PROBLEM:
Starting with the line that contains "grito eterno que" and stopping after the line that contains "nuestro camino. En", return each line below exactly as written, with no others.

*** Opening of AVAILABLE DATA ***

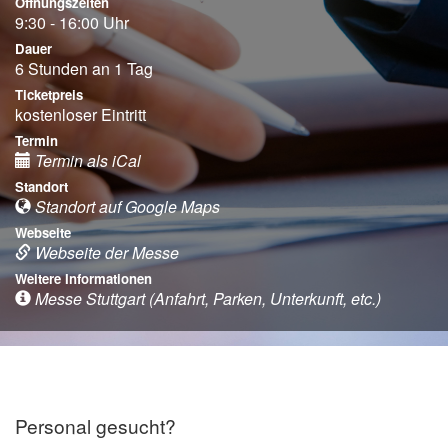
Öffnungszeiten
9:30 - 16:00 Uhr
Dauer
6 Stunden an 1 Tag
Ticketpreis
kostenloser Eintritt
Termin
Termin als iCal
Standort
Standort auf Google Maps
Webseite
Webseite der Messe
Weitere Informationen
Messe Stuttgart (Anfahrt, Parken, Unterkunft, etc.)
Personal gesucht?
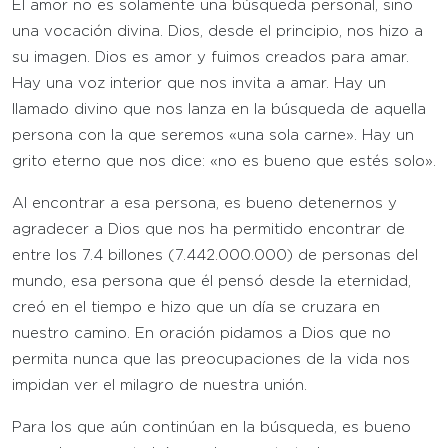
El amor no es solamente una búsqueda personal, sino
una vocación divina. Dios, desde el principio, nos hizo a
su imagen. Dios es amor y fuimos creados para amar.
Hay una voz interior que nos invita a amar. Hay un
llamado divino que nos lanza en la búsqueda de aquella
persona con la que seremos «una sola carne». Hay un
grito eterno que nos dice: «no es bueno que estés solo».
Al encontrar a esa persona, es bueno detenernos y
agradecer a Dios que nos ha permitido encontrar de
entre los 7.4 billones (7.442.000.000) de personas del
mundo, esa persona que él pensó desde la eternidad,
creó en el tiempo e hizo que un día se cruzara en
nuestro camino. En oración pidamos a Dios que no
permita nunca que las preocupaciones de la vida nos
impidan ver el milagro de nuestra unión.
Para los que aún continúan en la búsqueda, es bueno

*** Close of AVAILABLE DATA ***
*** Opening of AVAILABLE DATA ***

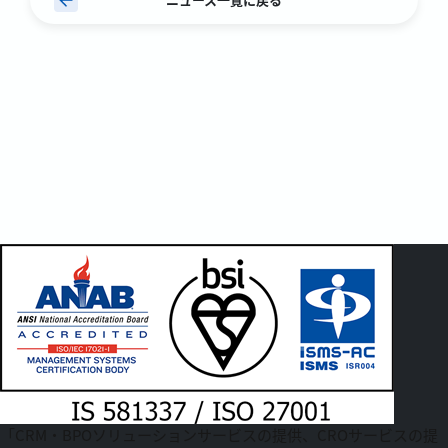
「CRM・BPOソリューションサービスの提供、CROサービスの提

*** Close of AVAILABLE DATA ***

TASK RESPONSE:
grito eterno que nos dice: «no es bueno que estés solo».
Al encontrar a esa persona, es bueno detenernos y
agradecer a Dios que nos ha permitido encontrar de
entre los 7.4 billones (7.442.000.000) de personas del
mundo, esa persona que él pensó desde la eternidad,
creó en el tiempo e hizo que un día se cruzara en
nuestro camino. En oración pidamos a Dios que no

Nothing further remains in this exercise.